Nationally, the Des Moines Art Center is undoubtedly the best-known building in the city. On three separate occasions, over a period of four decades, the museum trustees have engaged major architects to design and add to their building. Each of these episodes pointedly illustrates not only changes in architectural fashion, but attitudes toward nature, the art of architecture, and the art found in and around the building. The engaging of Eliel Saarinen for the initial building was a logical choice for the time. Saarinen's Cranbrook Museum and Library (1940–1943) at Bloomfield Hills, Michigan, was without question the best-known modern museum building in the country. And although not built, Eliel and Eero Saarinen's winning scheme for the Smithsonian Art Gallery in Washington, D.C., of 1939, received extensive press coverage. As with all of his work at Cranbrook, Eliel Saarinen (in conjunction with Thomas Church) produced for Des Moines a building that let the park and nature predominate. The oneand two-story building clad in dolomite stone was placed on the south slope of a hill, almost hidden from Grand Avenue. A gentle curved drive leads around the hilltop to a modestsized parking area. The unity of the building with nature is immediately apparent at the entrance where one looks through an opposite glass wall to a pool court with a Carl Milles sculpture, Pegasus and Bellerophon. This court in turn is related to Church's rose garden which meanders down the hill into the forested park. Within, the principal galleries form a “U” around the court and open onto it via windows and glass doors. An important element in Saarinen's scheme was the education wing where children as well as adults could actively participate in art. Saarinen wrote in 1949 of his intent for the building: “To build up an atmosphere of art creation about the whole Art Center, and to create a place of interest for all strata of the population, old and young—through the young.”

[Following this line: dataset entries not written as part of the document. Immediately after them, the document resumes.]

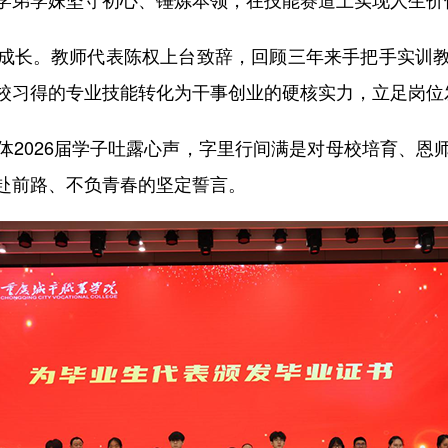
成长。教师代表陈权上台致辞，回顾三年来手把手实训
校习得的专业技能转化为干事创业的硬核实力，立足岗位
体2026届学子吐露心声，字里行间满是对母校培育、恩
赴前路、不负青春的坚定誓言。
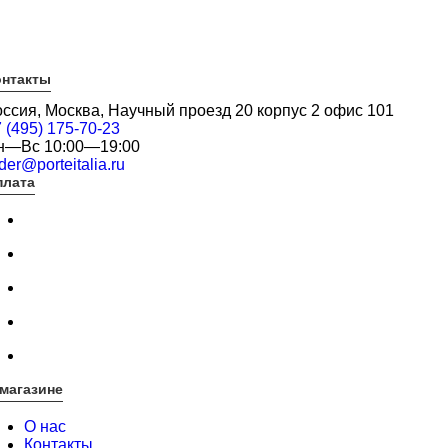
онтакты
оссия, Москва, Научный проезд 20 корпус 2 офис 101
 (495) 175-70-23
н—Вс 10:00—19:00
der@porteitalia.ru
плата
магазине
О нас
Контакты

In 1968 the trustees again surveyed the museum scene and selected another well-known figure, I. M. Pei. Pei's firm added 18,000 square feet to the Saarinen building. That addition followed the International style's predilection for discarding the old for the new, i.e., anti-contextualism. Pei created a Brutalist exposed concrete building with the pattern of the board forms revealed, somewhat reminiscent of the work of Louis I. Kahn.
The next phase of asserting the new was the 1982–1984 addition by Richard Meier. His product was what one has come to expect of his work—an assertiveness upscaled to open exhibitionism. Meier's wing, which poses as one of his modernist houses enlarged in scale, is plunked right on top of the hill, not only pushing the earlier Saarinen and Pei designs to the side but destroying the sense of this being a public park. If one grants Meier's borrowed modernist imagery and ideology, then the presence of this shimmering white design clearly visible from Grand Avenue is a success. Inside the building, both the Pei and the Meier additions are at best fitted awkwardly into the spaces provided by Saarinen.